US President George W. Bush's administration is accelerating plans for a massive bombing campaign against Iran, a report in the New Yorker magazine says.
The report, written by influential investigative journalist Seymour Hersh quotes a former defense official as saying that the air strike would be sanctioned on the premise that "a sustained bombing campaign in Iran will humiliate the religious leadership and lead the public to rise up and overthrow the government."
The story, which appeared in the April 17 issue of the New Yorker magazine, says that Bush views Iranian President Mahmoud Ahmadinejad as a "potential Adolf Hitler," and thinks Tehran needs a "regime change."
"This White House believes that the only way to solve the problem is to change the power structure in Iran, and that means war," Hersh quotes an unidentified senior Pentagon advisor on the war on terror as saying.
Without denying the report, White House military spokesman Blair Jones said "We are not going to discuss military planning," adding that the administration was trying to seek a diplomatic solution.

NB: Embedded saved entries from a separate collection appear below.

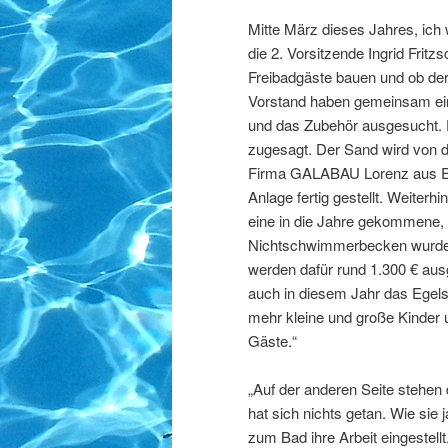
Mitte März dieses Jahres, ich 
die 2. Vorsitzende Ingrid Fritzs
Freibadgäste bauen und ob de
Vorstand haben gemeinsam ein
und das Zubehör ausgesucht.
zugesagt. Der Sand wird von de
Firma GALABAU Lorenz aus Eg
Anlage fertig gestellt. Weite
eine in die Jahre gekommene,
Nichtschwimmerbecken wurde
werden dafür rund 1.300 € aus
auch in diesem Jahr das Egels
mehr kleine und große Kinder 
Gäste.“
„Auf der anderen Seite stehen
hat sich nichts getan. Wie sie
zum Bad ihre Arbeit eingestellt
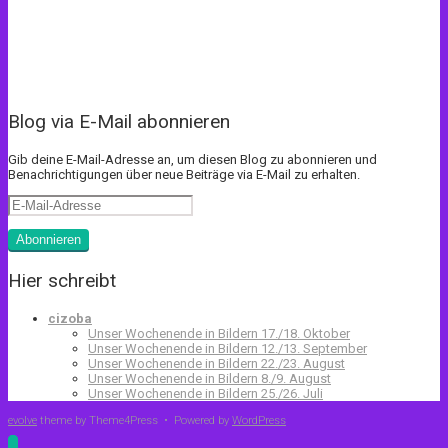
Blog via E-Mail abonnieren
Gib deine E-Mail-Adresse an, um diesen Blog zu abonnieren und
Benachrichtigungen über neue Beiträge via E-Mail zu erhalten.
E-
Mail-
Adresse
Abonnieren
Hier schreibt
cizoba
Unser Wochenende in Bildern 17./18. Oktober
Unser Wochenende in Bildern 12./13. September
Unser Wochenende in Bildern 22./23. August
Unser Wochenende in Bildern 8./9. August
Unser Wochenende in Bildern 25./26. Juli
evolve
theme by Theme4Press • Powered by
WordPress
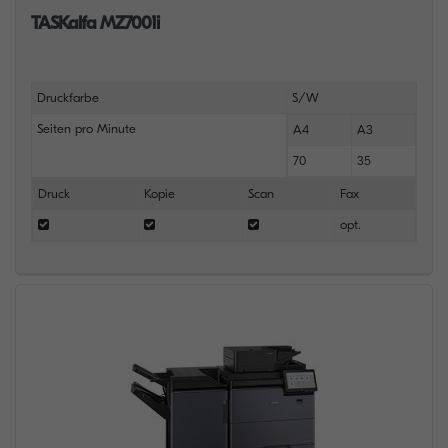
TASKalfa MZ7001i
Druckfarbe
S/W
Seiten pro Minute
A4
A3
70
35
Druck
Kopie
Scan
Fax
opt.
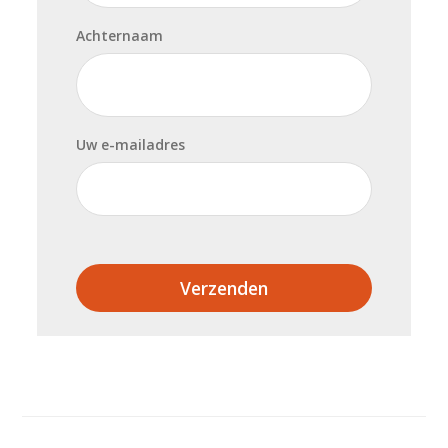
Achternaam
Uw e-mailadres
Verzenden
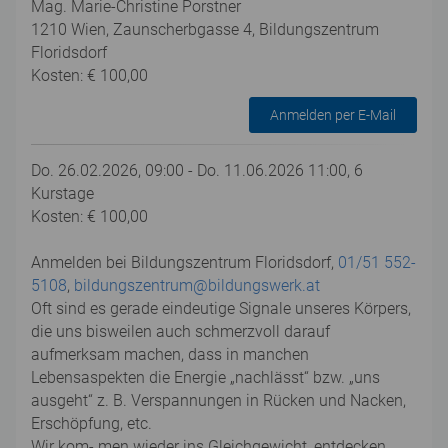
Mag. Marie-Christine Porstner
1210 Wien, Zaunscherbgasse 4, Bildungszentrum
Floridsdorf
Kosten: € 100,00
Anmelden per E-Mail
Do. 26.02.2026, 09:00 - Do. 11.06.2026 11:00, 6
Kurstage
Kosten: € 100,00
Anmelden bei Bildungszentrum Floridsdorf,
01/51 552-
5108
,
bildungszentrum@bildungswerk.at
Oft sind es gerade eindeutige Signale unseres Körpers,
die uns bisweilen auch schmerzvoll darauf
aufmerksam machen, dass in manchen
Lebensaspekten die Energie „nachlässt“ bzw. „uns
ausgeht“ z. B. Verspannungen in Rücken und Nacken,
Erschöpfung, etc.
Wir kom- men wieder ins Gleichgewicht, entdecken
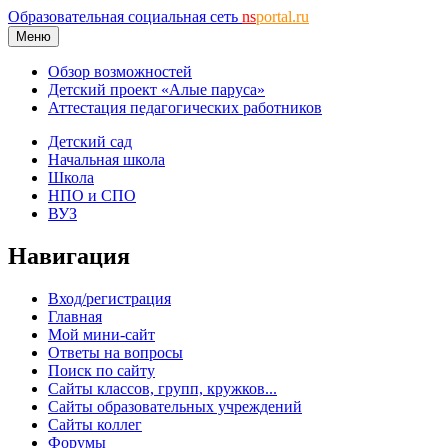
Образовательная социальная сеть
ns
portal.ru
Меню
Обзор возможностей
Детский проект «Алые паруса»
Аттестация педагогических работников
Детский сад
Начальная школа
Школа
НПО и СПО
ВУЗ
Навигация
Вход/регистрация
Главная
Мой мини-сайт
Ответы на вопросы
Поиск по сайту
Сайты классов, групп, кружков...
Сайты образовательных учреждений
Сайты коллег
Форумы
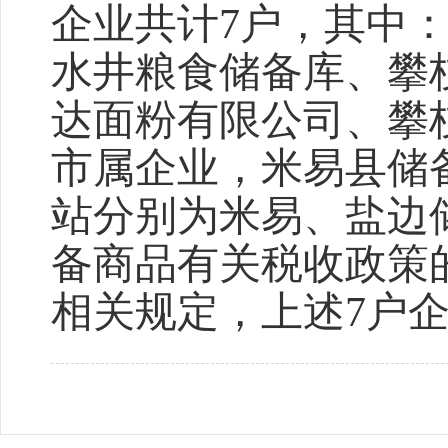
企业共计7户，其中
水井粮食储备库、攀
达面粉有限公司、攀
市属企业，米易县储
站分别为米易、盐边
备商品有关税收政策的
相关规定，上述7户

Hersh says that the US may employ the use of a bunker-buster tactical nuclear weapon on Iran's main centrifuge in Natanz.
The Pentagon advisor said that the potential use of nuclear weapons had created serious misgivings within the military - with some officers threatening to resign if the nuclear option was not removed from evolving war plans.
"If we go, the southern half of Iraq will light up like a candle," the advisor is quoted as telling The New Yorker.